Choosing the Right Model Format
Selecting the correct model format depends on your hardware capabilities and memory constraints.
BF16 (Brain Float 16) – Use if BF16 acceleration is available
- A 16‑bit floating‑point format designed for faster computation while retaining good precision.
- Provides similar dynamic range as FP32 but with lower memory usage.
- Recommended if your hardware supports BF16 acceleration (check your device's specs).
- Ideal for high‑performance inference with reduced memory footprint compared to FP32.
📌 Use BF16 if:
✔ Your hardware has native BF16 support (e.g., newer GPUs, TPUs).
✔ You want higher precision while saving memory.
✔ You plan to requantize the model into another format.
📌 Avoid BF16 if:
❌ Your hardware does not support BF16 (it may fall back to FP32 and run slower).
❌ You need compatibility with older devices that lack BF16 optimization.
F16 (Float 16) – More widely supported than BF16
- A 16‑bit floating‑point high precision but with less range than BF16.
- Works on most devices with FP16 acceleration support (including many GPUs and some CPUs).
- Slightly lower numerical precision than BF16 but generally sufficient for inference.
📌 Use F16 if:
✔ Your hardware supports FP16 but not BF16.

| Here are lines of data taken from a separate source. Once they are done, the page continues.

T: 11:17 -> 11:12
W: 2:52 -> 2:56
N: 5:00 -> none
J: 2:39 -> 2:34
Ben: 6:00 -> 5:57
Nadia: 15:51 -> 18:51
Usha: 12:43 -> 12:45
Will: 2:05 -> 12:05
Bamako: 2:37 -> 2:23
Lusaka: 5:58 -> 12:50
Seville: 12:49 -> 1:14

✔ You need a balance between speed, memory usage, and accuracy.
✔ You are running on a GPU or another device optimized for FP16 computations.
📌 Avoid F16 if:
❌ Your device lacks native FP16 support (it may run slower than expected).

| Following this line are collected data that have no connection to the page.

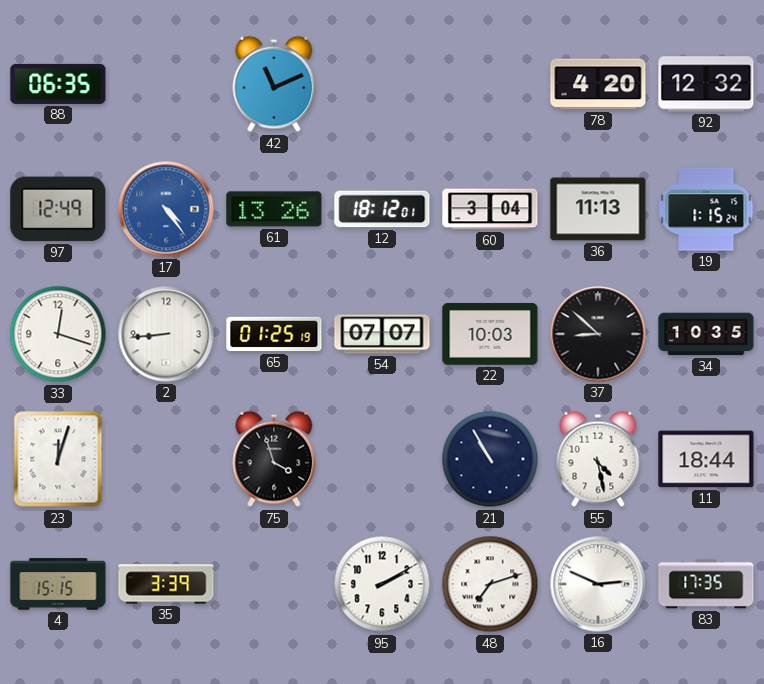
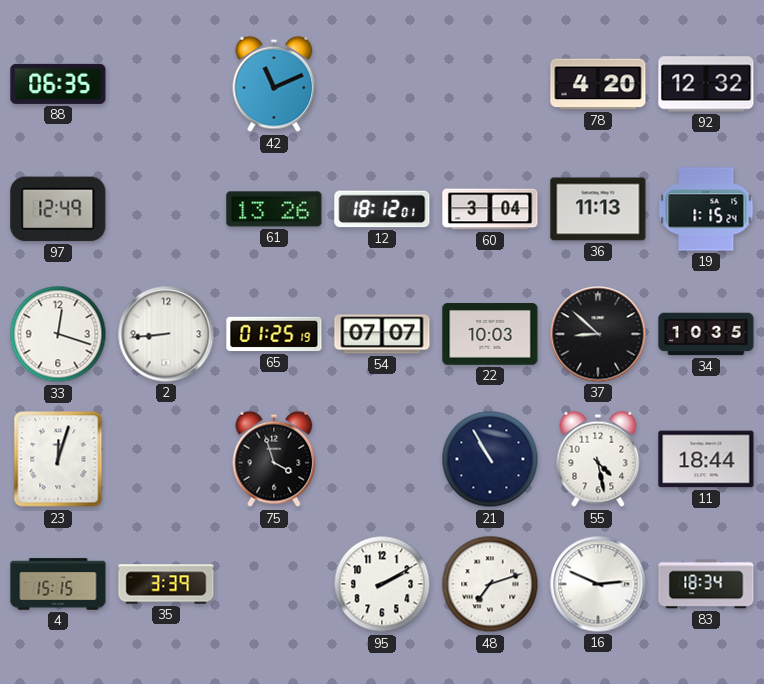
17: 4:24 -> none
83: 17:35 -> 18:34
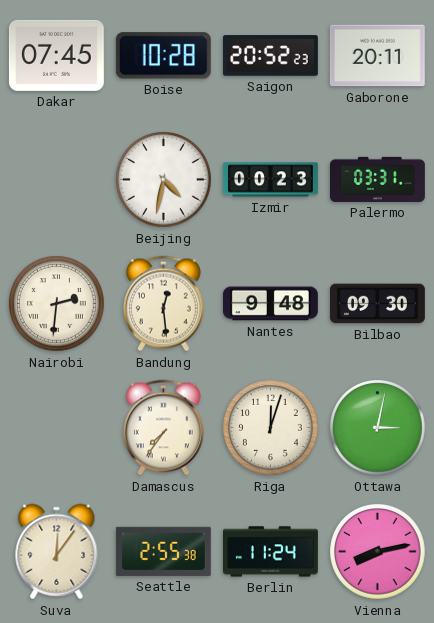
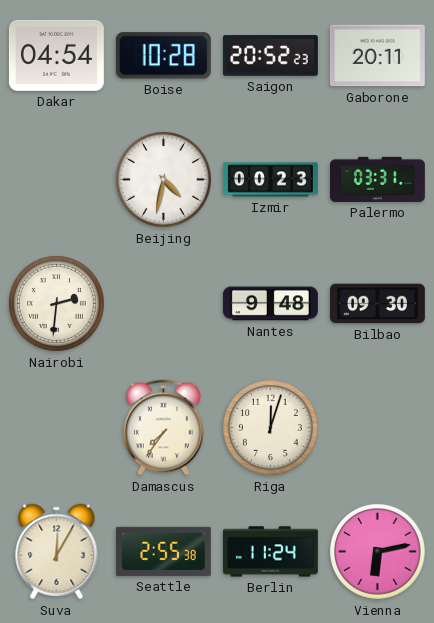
Dakar: 07:45 -> 04:54
Bandung: 12:29 -> none
Ottawa: 3:02 -> none
Suva: 12:06 -> 12:05
Vienna: 8:13 -> 6:13
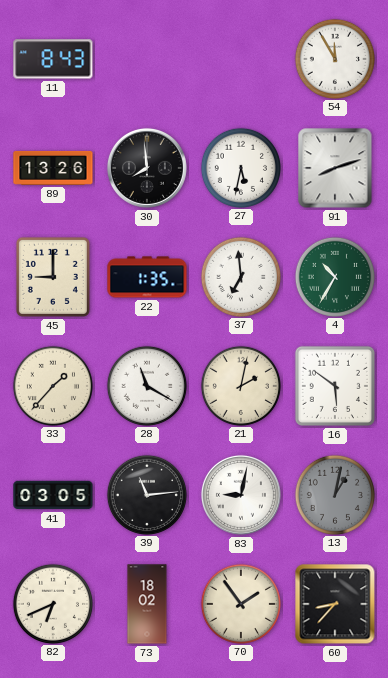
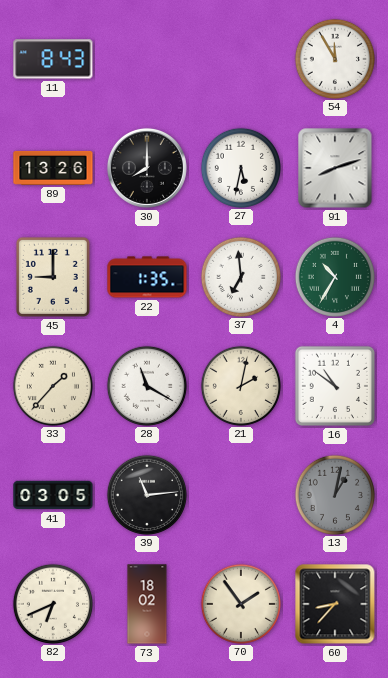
30: 7:59 -> 8:00
16: 5:51 -> 10:51
83: 9:02 -> none
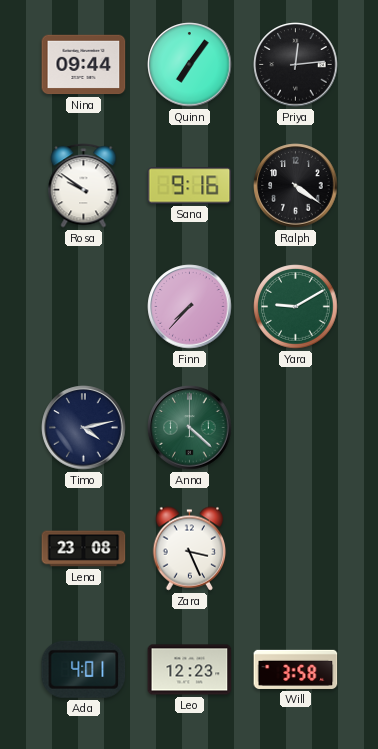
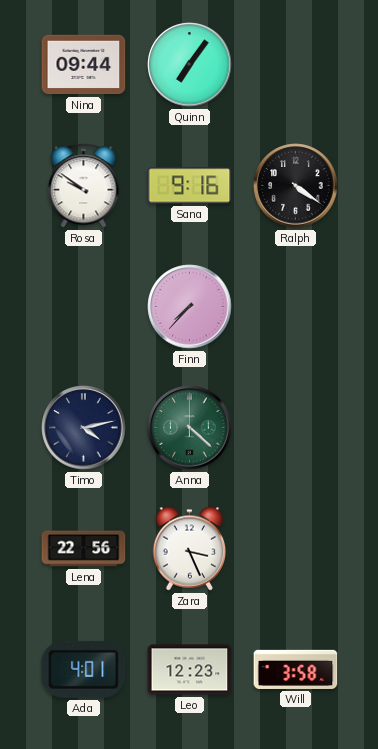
Priya: 12:14 -> none
Yara: 9:10 -> none
Lena: 23:08 -> 22:56
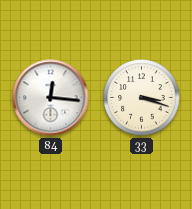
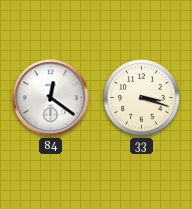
84: 12:16 -> 12:21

❌ You have memory limitations.
Hybrid Precision Models (e.g., bf16_q8_0
, f16_q4_K
) – Best of Both Worlds
These formats selectively quantize non‑essential layers while keeping key layers in full precision (e.g., attention and output layers).
- Named like
bf16_q8_0
(means full‑precision BF16 core layers + quantized Q8_0 other layers).
- Strike a balance between memory efficiency and accuracy, better than fully quantized models without requiring full BF16/F16.
📌 Use Hybrid Models if:
✔ You need better accuracy than quant‑only models but can’t afford full BF16/F16 everywhere.
✔ Your device supports mixed‑precision inference.
✔ You want to optimize trade‑offs for production‑grade models on constrained hardware.
📌 Avoid Hybrid Models if:
❌ Your target device doesn’t support mixed or full‑precision acceleration.
❌ You are operating under ultra‑strict memory limits (use fully quantized formats instead).
Quantized Models (Q4_K, Q6_K, Q8, etc.) – For CPU & Low‑VRAM Inference
Quantization reduces model size and memory usage while maintaining as much accuracy as possible.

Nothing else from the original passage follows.